Ellis chuckled. “You'll get used to it, and those mounds will look bigger each year.” He picked up Isaac, who stood beside Candace holding her hand, and they climbed the largest mound to gaze around. “Just look,” Ellis said. “About as far as you can see will all be ours: In the morning I'll put the boys to cutting logs for the cabin, then go to town and arrange for a survey before someone beats us to it.”

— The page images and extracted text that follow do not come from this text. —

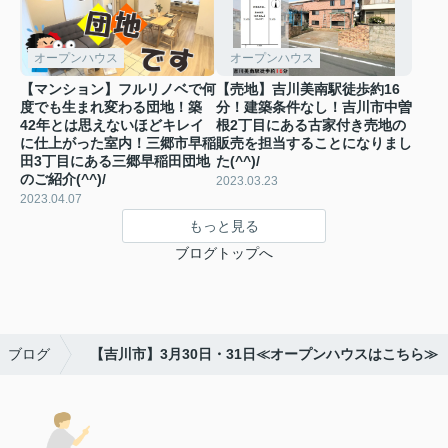
オープンハウス
オープンハウス
【マンション】フルリノベで何
【売地】吉川美南駅徒歩約16
度でも生まれ変わる団地！築
分！建築条件なし！吉川市中曽
42年とは思えないほどキレイ
根2丁目にある古家付き売地の
に仕上がった室内！三郷市早稲
販売を担当することになりまし
田3丁目にある三郷早稲田団地
た(^^)/
のご紹介(^^)/
2023.03.23
2023.04.07
もっと見る
ブログトップへ
ブログ
【吉川市】3月30日・31日≪オープンハウスはこちら≫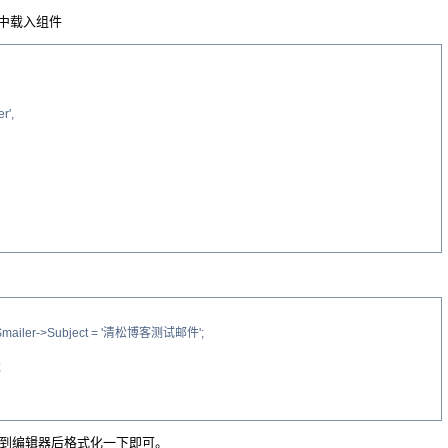
.php中载入组件
r',
ler;$mailer->Subject = '清松博客测试邮件';
;
制到编辑器后格式化一下即可。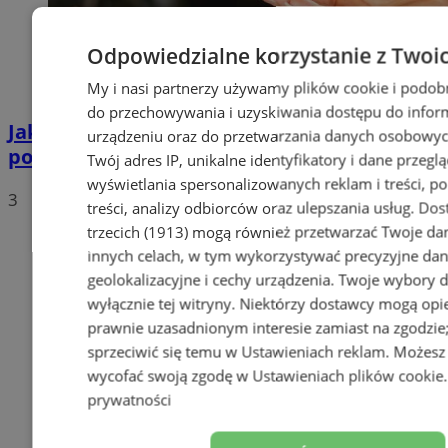
Odpowiedzialne korzystanie z Twoi
My i nasi partnerzy używamy plików cookie i podob
do przechowywania i uzyskiwania dostępu do infor
Jakie auta jeżdżą po tyskich, śląskich i
urządzeniu oraz do przetwarzania danych osobowych
polskich drogach? Te wyniki Was zaskoczą!
Twój adres IP, unikalne identyfikatory i dane przeglą
wyświetlania spersonalizowanych reklam i treści, p
3
treści, analizy odbiorców oraz ulepszania usług.
Dos
trzecich (1913)
mogą również przetwarzać Twoje dan
innych celach, w tym wykorzystywać precyzyjne da
geolokalizacyjne i cechy urządzenia. Twoje wybory 
wyłącznie tej witryny. Niektórzy dostawcy mogą opie
prawnie uzasadnionym interesie zamiast na zgodzi
sprzeciwić się temu w
Ustawieniach reklam
. Możesz
wycofać swoją zgodę w
Ustawieniach plików cookie
prywatności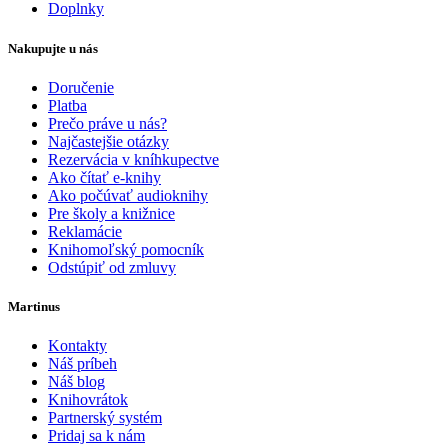
Doplnky
Nakupujte u nás
Doručenie
Platba
Prečo práve u nás?
Najčastejšie otázky
Rezervácia v kníhkupectve
Ako čítať e-knihy
Ako počúvať audioknihy
Pre školy a knižnice
Reklamácie
Knihomoľský pomocník
Odstúpiť od zmluvy
Martinus
Kontakty
Náš príbeh
Náš blog
Knihovrátok
Partnerský systém
Pridaj sa k nám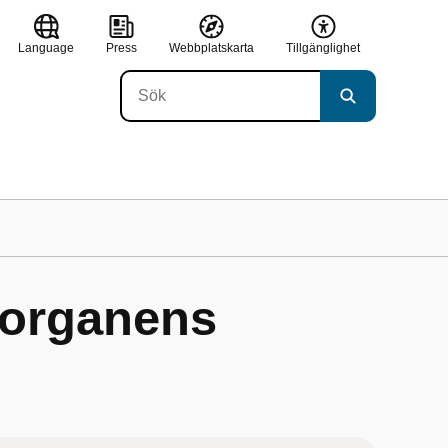
Language
Press
Webbplatskarta
Tillgänglighet
eorganens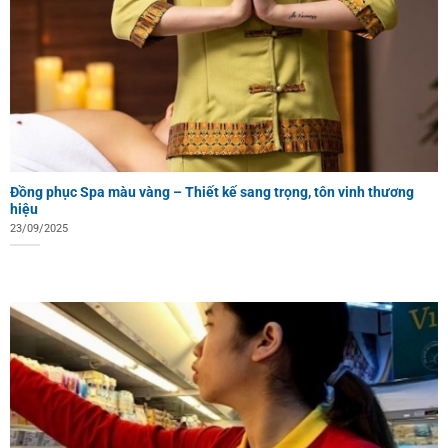
Đồng phục Spa màu vàng – Thiết kế sang trọng, tôn vinh thương
hiệu
23/09/2025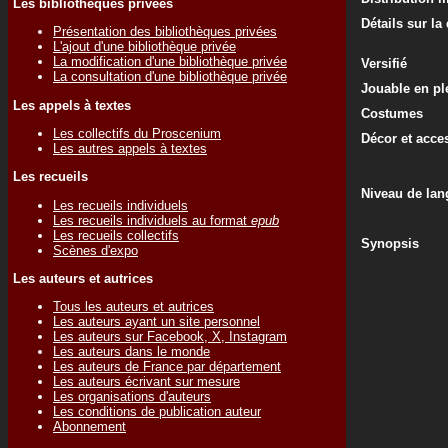
Les bibliothèques privées
Détails sur la
Présentation des bibliothèques privées
L'ajout d'une bibliothèque privée
La modification d'une bibliothèque privée
Versifié
La consultation d'une bibliothèque privée
Jouable en ple
Les appels à textes
Costumes
Les collectifs du Proscenium
Décor et acce
Les autres appels à textes
Les recueils
Niveau de lan
Les recueils individuels
Les recueils individuels au format
epub
Les recueils collectifs
Synopsis
Scènes d'expo
Les auteurs et autrices
Tous les auteurs et autrices
Les auteurs ayant un site personnel
Les auteurs sur Facebook, X, Instagram
Les auteurs dans le monde
Les auteurs de France par département
Les auteurs écrivant sur mesure
Les organisations d'auteurs
Les conditions de publication auteur
Abonnement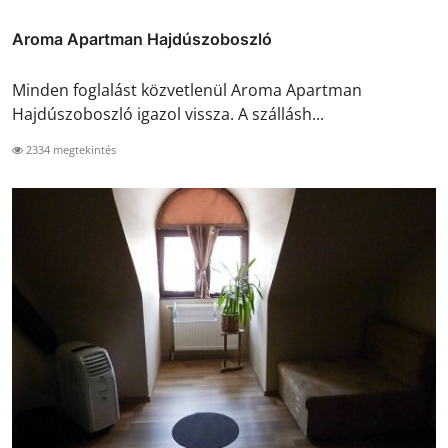
Aroma Apartman Hajdúszoboszló
Minden foglalást közvetlenül Aroma Apartman
Hajdúszoboszló igazol vissza. A szállásh...
2334 megtekintés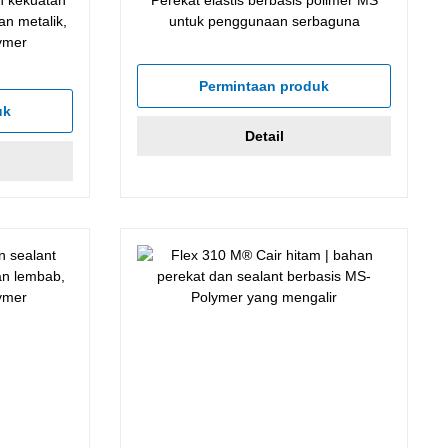
an metalik,
untuk penggunaan serbaguna
ymer
Permintaan produk
uk
Detail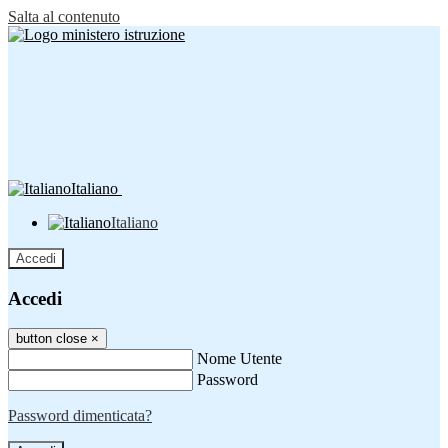
Salta al contenuto
Italiano
Italiano
Accedi
Accedi
button close
×
Nome Utente
Password
Password dimenticata?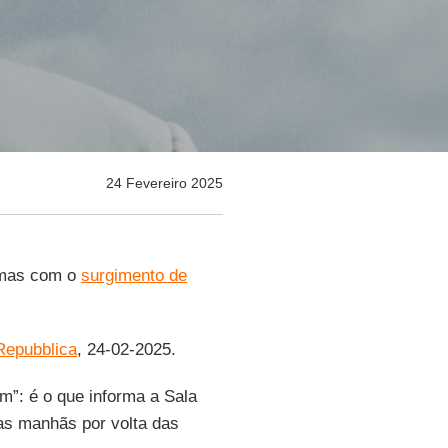
24 Fevereiro 2025
, mas com o
surgimento de
Repubblica
, 24-02-2025.
m”: é o que informa a Sala
as manhãs por volta das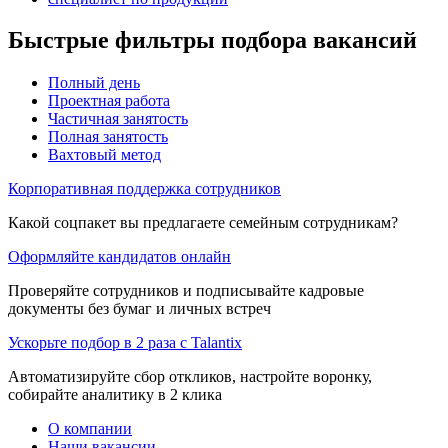
Быстрые фильтры подбора вакансий
Полный день
Проектная работа
Частичная занятость
Полная занятость
Вахтовый метод
Корпоративная поддержка сотрудников
Какой соцпакет вы предлагаете семейным сотрудникам?
Оформляйте кандидатов онлайн
Проверяйте сотрудников и подписывайте кадровые
документы без бумаг и личных встреч
Ускорьте подбор в 2 раза с Talantix
Автоматизируйте сбор откликов, настройте воронку,
собирайте аналитику в 2 клика
О компании
Наши вакансии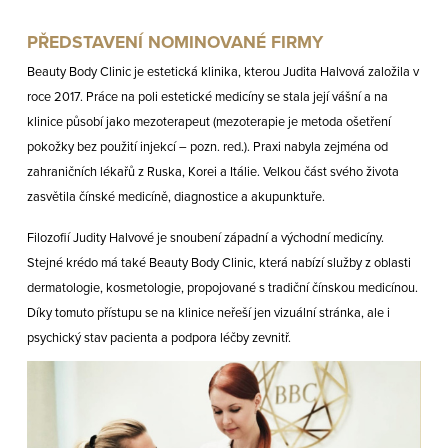
PŘEDSTAVENÍ NOMINOVANÉ FIRMY
Beauty Body Clinic je estetická klinika, kterou Judita Halvová založila v
roce 2017. Práce na poli estetické medicíny se stala její vášní a na
klinice působí jako mezoterapeut (mezoterapie je metoda ošetření
pokožky bez použití injekcí – pozn. red.). Praxi nabyla zejména od
zahraničních lékařů z Ruska, Korei a Itálie. Velkou část svého života
zasvětila čínské medicíně, diagnostice a akupunktuře.
Filozofií Judity Halvové je snoubení západní a východní medicíny.
Stejné krédo má také Beauty Body Clinic, která nabízí služby z oblasti
dermatologie, kosmetologie, propojované s tradiční čínskou medicínou.
Díky tomuto přístupu se na klinice neřeší jen vizuální stránka, ale i
psychický stav pacienta a podpora léčby zevnitř.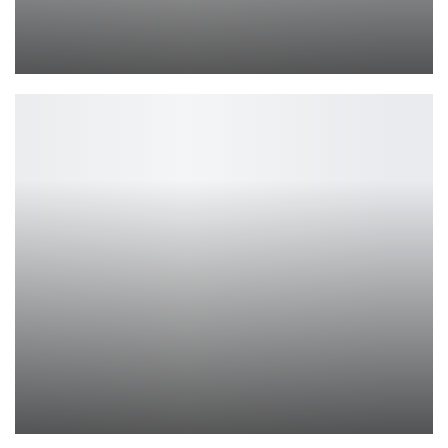
26 сотрудников были уволены в Baldur’s Gate:…
Петрович
Новый актёрский состав «Счастливчика Гилмор 2»
Ирина Смолдырева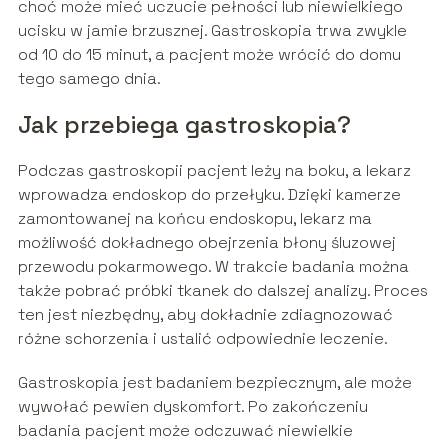
choć może mieć uczucie pełności lub niewielkiego
ucisku w jamie brzusznej. Gastroskopia trwa zwykle
od 10 do 15 minut, a pacjent może wrócić do domu
tego samego dnia.
Jak przebiega gastroskopia?
Podczas gastroskopii pacjent leży na boku, a lekarz
wprowadza endoskop do przełyku. Dzięki kamerze
zamontowanej na końcu endoskopu, lekarz ma
możliwość dokładnego obejrzenia błony śluzowej
przewodu pokarmowego. W trakcie badania można
także pobrać próbki tkanek do dalszej analizy. Proces
ten jest niezbędny, aby dokładnie zdiagnozować
różne schorzenia i ustalić odpowiednie leczenie.
Gastroskopia jest badaniem bezpiecznym, ale może
wywołać pewien dyskomfort. Po zakończeniu
badania pacjent może odczuwać niewielkie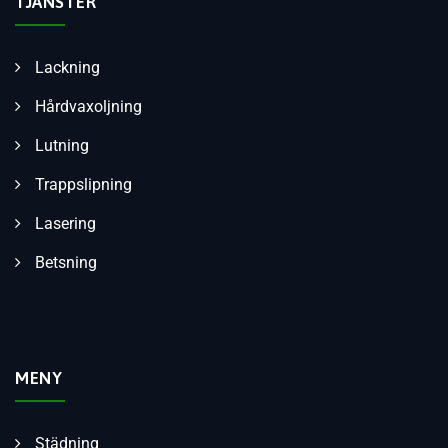
TJÄNSTER
Lackning
Hårdvaxoljning
Lutning
Trappslipning
Lasering
Betsning
MENY
Städning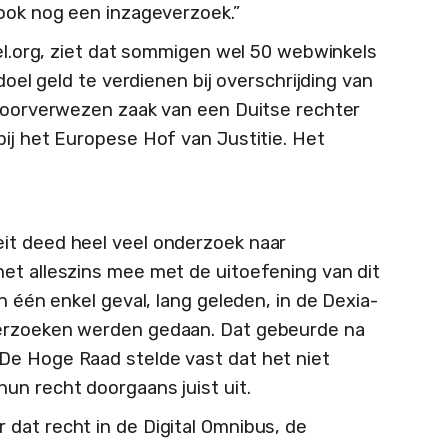
 ook nog een inzageverzoek.”
kel.org, ziet dat sommigen wel 50 webwinkels
 doel geld te verdienen bij overschrijding van
 doorverwezen zaak van een Duitse rechter
bij het Europese Hof van Justitie. Het
it deed heel veel onderzoek naar
et alleszins mee met de uitoefening van dit
n één enkel geval, lang geleden, in de Dexia-
verzoeken werden gedaan. Dat gebeurde na
De Hoge Raad stelde vast dat het niet
un recht doorgaans juist uit.
 dat recht in de Digital Omnibus, de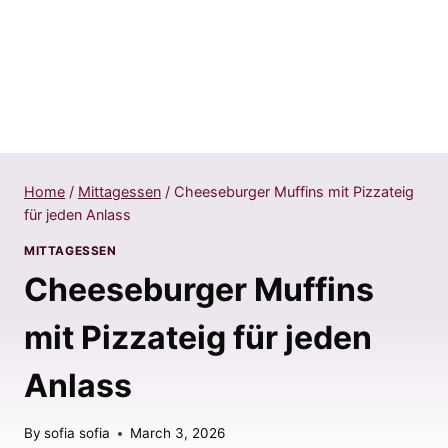
Home
/
Mittagessen
/
Cheeseburger Muffins mit Pizzateig
für jeden Anlass
MITTAGESSEN
Cheeseburger Muffins
mit Pizzateig für jeden
Anlass
By
sofia sofia
March 3, 2026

With little to do but watch his livestock grow and increase, Ellis often spent two or three days at a time in Nacogdoches, getting accustomed to the feeling of being a big land owner. He followed events in Mexico as best he could, questioning newcomers who arrived almost daily and reading the newspapers they brought, no matter how old. The
alcalde
received reports and occasionally newspapers from Mexico City that officials in San Antonio sent with a courier every month or two. Even though the reports were several months old by the time they reached Nacogdoches, Ellis welcomed them. Much of the news was about Emperor Agustín Iturbide. When Ellis first heard that Mexico had an emperor, he spat in disgust. Morelos and the other martyrs hadn't given their lives to take Mexico away from one king only to give it to another.